**Problem description:**
Show each line of the entries below in which the word "EMPLOYEES" appears.

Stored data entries
◆ ◆ ◆ ◆ ◆ ◆ ◆

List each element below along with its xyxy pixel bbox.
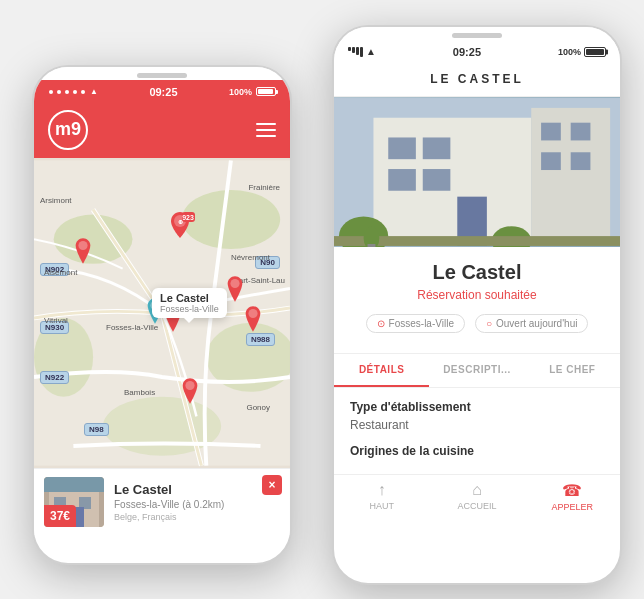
svg-point-16 bbox=[185, 380, 194, 389]
wifi-icon: ▲ bbox=[90, 87, 98, 96]
result-card[interactable]: 37€ Le Castel Fosses-la-Ville (à 0.2km) … bbox=[34, 468, 290, 535]
svg-rect-31 bbox=[541, 122, 561, 140]
tab-chef[interactable]: LE CHEF bbox=[525, 354, 620, 387]
price-badge: 37€ bbox=[44, 505, 76, 527]
svg-point-15 bbox=[248, 308, 257, 317]
road-n922: N922 bbox=[40, 371, 69, 384]
info-tags: ⊙ Fosses-la-Ville ○ Ouvert aujourd'hui bbox=[350, 314, 604, 333]
left-status-bar: ▲ 09:25 100% bbox=[34, 80, 290, 102]
road-n988: N988 bbox=[246, 333, 275, 346]
tooltip-name: Le Castel bbox=[160, 292, 219, 304]
accueil-icon: ⌂ bbox=[472, 481, 482, 499]
close-button[interactable]: × bbox=[262, 475, 282, 495]
clock-icon: ○ bbox=[486, 318, 492, 329]
building-image bbox=[334, 97, 620, 247]
svg-rect-25 bbox=[388, 137, 416, 159]
location-icon: ⊙ bbox=[377, 318, 385, 329]
right-status-time: 09:25 bbox=[453, 46, 481, 58]
svg-rect-34 bbox=[571, 152, 591, 170]
result-info: Le Castel Fosses-la-Ville (à 0.2km) Belg… bbox=[104, 482, 280, 522]
tab-details[interactable]: DÉTAILS bbox=[334, 354, 429, 387]
origins-label: Origines de la cuisine bbox=[350, 444, 604, 458]
svg-rect-27 bbox=[388, 169, 416, 191]
hours-label: Ouvert aujourd'hui bbox=[496, 318, 577, 329]
logo[interactable]: m9 bbox=[48, 110, 88, 150]
place-bambois: Bambois bbox=[124, 388, 155, 397]
status-time: 09:25 bbox=[149, 86, 177, 98]
map-pin-right-lower[interactable] bbox=[242, 306, 264, 332]
right-battery-text: 100% bbox=[558, 47, 581, 57]
haut-icon: ↑ bbox=[378, 481, 386, 499]
map-tooltip: Le Castel Fosses-la-Ville bbox=[152, 288, 227, 318]
right-app-header: LE CASTEL bbox=[334, 62, 620, 97]
right-status-left: ▲ bbox=[348, 46, 376, 57]
svg-point-14 bbox=[230, 278, 239, 287]
svg-rect-39 bbox=[368, 243, 376, 246]
place-nevremont: Névremont bbox=[231, 253, 270, 262]
map-area[interactable]: N902 N930 N922 N90 N988 N98 Arsimont Ais… bbox=[34, 158, 290, 468]
status-right: 100% bbox=[229, 87, 276, 97]
hamburger-line bbox=[256, 129, 276, 131]
scene: ▲ 09:25 100% m9 bbox=[12, 15, 632, 585]
svg-rect-32 bbox=[571, 122, 591, 140]
restaurant-image bbox=[334, 97, 620, 247]
restaurant-name: Le Castel bbox=[350, 261, 604, 284]
svg-point-12 bbox=[78, 240, 87, 249]
nav-appeler[interactable]: ☎ APPELER bbox=[525, 481, 620, 512]
right-status-right: 100% bbox=[558, 47, 606, 57]
tooltip-location: Fosses-la-Ville bbox=[160, 304, 219, 314]
result-location: Fosses-la-Ville (à 0.2km) bbox=[114, 499, 280, 510]
status-left: ▲ bbox=[48, 87, 98, 96]
svg-text:923: 923 bbox=[182, 214, 194, 221]
location-tag: ⊙ Fosses-la-Ville bbox=[366, 314, 465, 333]
accueil-label: ACCUEIL bbox=[457, 501, 496, 511]
map-pin-left[interactable] bbox=[72, 238, 94, 264]
place-arsimont: Arsimont bbox=[40, 196, 72, 205]
left-notch bbox=[34, 67, 290, 80]
road-n98: N98 bbox=[84, 423, 109, 436]
hamburger-menu[interactable] bbox=[256, 123, 276, 137]
right-status-bar: ▲ 09:25 100% bbox=[334, 40, 620, 62]
content-section: Type d'établissement Restaurant Origines… bbox=[334, 388, 620, 474]
header-title: LE CASTEL bbox=[430, 72, 524, 86]
tab-description[interactable]: DESCRIPTI... bbox=[429, 354, 524, 387]
svg-rect-28 bbox=[423, 169, 451, 191]
right-wifi-icon: ▲ bbox=[366, 46, 376, 57]
svg-rect-26 bbox=[423, 137, 451, 159]
signal-dots bbox=[48, 90, 86, 94]
result-image: 37€ bbox=[44, 477, 104, 527]
phone-right: ▲ 09:25 100% LE CASTEL bbox=[332, 25, 622, 585]
svg-point-2 bbox=[182, 189, 280, 248]
reservation-status: Réservation souhaitée bbox=[350, 288, 604, 302]
left-app-header: m9 bbox=[34, 102, 290, 158]
signal-bars bbox=[348, 47, 363, 57]
nav-accueil[interactable]: ⌂ ACCUEIL bbox=[429, 481, 524, 512]
map-pin-bottom[interactable] bbox=[179, 378, 201, 404]
right-speaker bbox=[452, 33, 502, 38]
map-pin-right[interactable] bbox=[224, 276, 246, 302]
result-tags: Belge, Français bbox=[114, 512, 280, 522]
phone-left: ▲ 09:25 100% m9 bbox=[32, 65, 292, 565]
appeler-icon: ☎ bbox=[562, 481, 582, 500]
result-name: Le Castel bbox=[114, 482, 280, 497]
bottom-nav: ↑ HAUT ⌂ ACCUEIL ☎ APPELER bbox=[334, 474, 620, 518]
place-vitrival: Vitrival bbox=[44, 316, 68, 325]
haut-label: HAUT bbox=[369, 501, 394, 511]
battery-percent: 100% bbox=[229, 87, 252, 97]
tabs-row: DÉTAILS DESCRIPTI... LE CHEF bbox=[334, 353, 620, 388]
hamburger-line bbox=[256, 135, 276, 137]
place-frainiere: Frainière bbox=[248, 183, 280, 192]
place-aisemont: Aisemont bbox=[44, 268, 77, 277]
hamburger-line bbox=[256, 123, 276, 125]
svg-rect-22 bbox=[44, 477, 104, 492]
svg-rect-33 bbox=[541, 152, 561, 170]
nav-haut[interactable]: ↑ HAUT bbox=[334, 481, 429, 512]
restaurant-info: Le Castel Réservation souhaitée ⊙ Fosses… bbox=[334, 247, 620, 353]
location-label: Fosses-la-Ville bbox=[389, 318, 454, 329]
map-pin-923[interactable]: ⊕ 923 bbox=[164, 210, 196, 244]
place-gonoy: Gonoy bbox=[246, 403, 270, 412]
right-notch bbox=[334, 27, 620, 40]
type-value: Restaurant bbox=[350, 418, 604, 432]
type-label: Type d'établissement bbox=[350, 400, 604, 414]
appeler-label: APPELER bbox=[552, 502, 594, 512]
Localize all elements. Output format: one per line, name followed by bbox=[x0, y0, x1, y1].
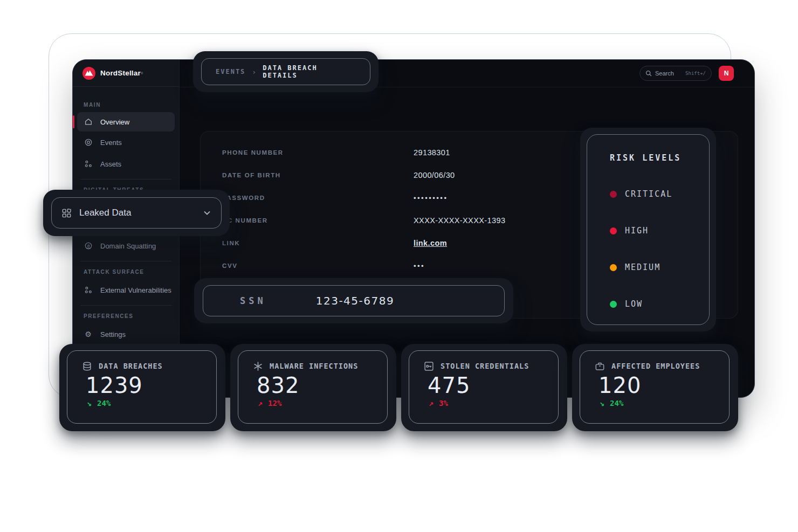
risk-label: LOW bbox=[625, 299, 643, 309]
high-dot-icon bbox=[610, 227, 617, 234]
gear-icon: ⚙ bbox=[84, 330, 93, 339]
stat-label: DATA BREACHES bbox=[99, 362, 163, 370]
logo[interactable]: NordStellar ® bbox=[73, 60, 179, 87]
field-label: DATE OF BIRTH bbox=[222, 172, 414, 178]
stat-card-stolen-credentials: STOLEN CREDENTIALS 475 ↗ 3% bbox=[401, 344, 567, 431]
chevron-right-icon: › bbox=[252, 68, 256, 76]
nav-section-preferences: PREFERENCES bbox=[84, 313, 179, 319]
trend-value: 3% bbox=[439, 399, 448, 407]
sidebar-item-label: Domain Squatting bbox=[100, 242, 156, 250]
breadcrumb-events[interactable]: EVENTS bbox=[216, 68, 245, 75]
field-value-link[interactable]: link.com bbox=[414, 239, 447, 247]
grid-icon bbox=[61, 208, 72, 218]
events-icon bbox=[84, 138, 93, 147]
stat-trend: ↗ 12% bbox=[258, 398, 387, 408]
sidebar-divider bbox=[80, 305, 171, 306]
database-icon bbox=[81, 361, 92, 371]
assets-icon bbox=[84, 160, 93, 169]
trend-value: 12% bbox=[268, 399, 281, 407]
stat-value: 1239 bbox=[86, 374, 216, 397]
stat-card-inner: DATA BREACHES 1239 ↘ 24% bbox=[67, 350, 217, 424]
nordstellar-logo-icon bbox=[82, 67, 95, 80]
field-value-masked: ••• bbox=[414, 262, 425, 270]
sidebar-item-label: Assets bbox=[100, 160, 121, 168]
home-icon bbox=[84, 118, 93, 127]
chevron-down-icon bbox=[203, 209, 211, 217]
stat-value: 120 bbox=[598, 374, 729, 397]
field-label: LINK bbox=[222, 240, 414, 246]
field-value: XXXX-XXXX-XXXX-1393 bbox=[414, 216, 505, 225]
stat-card-data-breaches: DATA BREACHES 1239 ↘ 24% bbox=[59, 344, 225, 431]
search-icon bbox=[645, 70, 652, 77]
nodes-icon bbox=[84, 286, 93, 295]
search-input[interactable]: Search Shift+/ bbox=[639, 66, 712, 81]
field-value: 2000/06/30 bbox=[414, 171, 455, 179]
risk-levels-title: RISK LEVELS bbox=[610, 153, 709, 163]
sidebar-divider bbox=[80, 261, 171, 261]
risk-item-high: HIGH bbox=[610, 212, 709, 249]
search-placeholder: Search bbox=[655, 70, 685, 77]
field-label: PASSWORD bbox=[222, 195, 414, 201]
trend-value: 24% bbox=[97, 399, 111, 407]
ssn-label: SSN bbox=[240, 295, 266, 306]
sidebar-item-events[interactable]: Events bbox=[73, 132, 179, 153]
risk-label: HIGH bbox=[625, 226, 649, 236]
stat-label: AFFECTED EMPLOYEES bbox=[611, 362, 700, 370]
sidebar-item-overview[interactable]: Overview bbox=[77, 112, 175, 132]
brand-name: NordStellar bbox=[100, 69, 141, 77]
svg-text:@: @ bbox=[87, 244, 90, 248]
sidebar-item-settings[interactable]: ⚙ Settings bbox=[73, 323, 179, 345]
search-shortcut: Shift+/ bbox=[685, 71, 706, 76]
stat-card-malware-infections: MALWARE INFECTIONS 832 ↗ 12% bbox=[230, 344, 396, 431]
stat-card-inner: STOLEN CREDENTIALS 475 ↗ 3% bbox=[409, 350, 559, 424]
breadcrumb: EVENTS › DATA BREACH DETAILS bbox=[201, 58, 370, 85]
risk-item-critical: CRITICAL bbox=[610, 176, 709, 212]
risk-label: CRITICAL bbox=[625, 189, 672, 199]
medium-dot-icon bbox=[610, 264, 617, 271]
nav-section-attack-surface: ATTACK SURFACE bbox=[84, 269, 179, 275]
sidebar-item-label: Events bbox=[100, 139, 122, 147]
risk-item-medium: MEDIUM bbox=[610, 249, 709, 286]
sidebar-item-label: Overview bbox=[100, 118, 129, 126]
stat-trend: ↘ 24% bbox=[600, 398, 729, 408]
leaked-data-callout[interactable]: Leaked Data bbox=[43, 190, 230, 236]
page: NordStellar ® MAIN Overview bbox=[0, 0, 798, 532]
ssn-value: 123-45-6789 bbox=[316, 294, 394, 307]
low-dot-icon bbox=[610, 301, 617, 308]
critical-dot-icon bbox=[610, 191, 617, 198]
sidebar-item-label: External Vulnerabilities bbox=[100, 286, 171, 294]
trend-down-icon: ↘ bbox=[600, 398, 604, 408]
sidebar-divider bbox=[80, 179, 171, 179]
field-label: CC NUMBER bbox=[222, 217, 414, 224]
stat-trend: ↘ 24% bbox=[87, 398, 216, 408]
risk-levels-panel: RISK LEVELS CRITICAL HIGH MEDIUM LOW bbox=[587, 134, 710, 325]
sidebar-item-domain-squatting[interactable]: @ Domain Squatting bbox=[73, 235, 179, 257]
credentials-icon bbox=[423, 361, 434, 371]
user-avatar[interactable]: N bbox=[719, 66, 734, 81]
nav-section-main: MAIN bbox=[84, 102, 179, 108]
sidebar-item-leaked-data[interactable]: Leaked Data bbox=[51, 197, 222, 229]
field-value: 29138301 bbox=[414, 148, 450, 157]
risk-label: MEDIUM bbox=[625, 262, 661, 272]
sidebar-item-external-vulnerabilities[interactable]: External Vulnerabilities bbox=[73, 279, 179, 301]
sidebar-item-assets[interactable]: Assets bbox=[73, 153, 179, 175]
asterisk-icon bbox=[252, 361, 263, 371]
stat-label: MALWARE INFECTIONS bbox=[270, 362, 358, 370]
sidebar-item-label: Settings bbox=[100, 330, 126, 338]
briefcase-icon bbox=[594, 361, 605, 371]
stat-card-inner: MALWARE INFECTIONS 832 ↗ 12% bbox=[238, 350, 388, 424]
stat-label: STOLEN CREDENTIALS bbox=[441, 362, 529, 370]
ssn-row: SSN 123-45-6789 bbox=[203, 285, 505, 316]
stat-card-inner: AFFECTED EMPLOYEES 120 ↘ 24% bbox=[580, 350, 730, 424]
ssn-callout: SSN 123-45-6789 bbox=[194, 278, 513, 323]
stat-trend: ↗ 3% bbox=[429, 398, 558, 408]
stat-card-affected-employees: AFFECTED EMPLOYEES 120 ↘ 24% bbox=[572, 344, 738, 431]
trend-up-icon: ↗ bbox=[258, 398, 263, 408]
leaked-data-label: Leaked Data bbox=[79, 208, 203, 218]
breadcrumb-current-page: DATA BREACH DETAILS bbox=[263, 64, 356, 79]
field-label: PHONE NUMBER bbox=[222, 149, 414, 156]
trend-up-icon: ↗ bbox=[429, 398, 434, 408]
risk-levels-callout: RISK LEVELS CRITICAL HIGH MEDIUM LOW bbox=[580, 128, 716, 331]
trend-value: 24% bbox=[610, 399, 623, 407]
field-label: CVV bbox=[222, 262, 414, 269]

◆ ◆ ◆ ◆ ◆ ◆ ◆

**Result:**
stat-label: AFFECTED EMPLOYEES bbox=[611, 362, 700, 370]
stat-card-inner: AFFECTED EMPLOYEES 120 ↘ 24% bbox=[580, 350, 730, 424]
stat-card-affected-employees: AFFECTED EMPLOYEES 120 ↘ 24% bbox=[572, 344, 738, 431]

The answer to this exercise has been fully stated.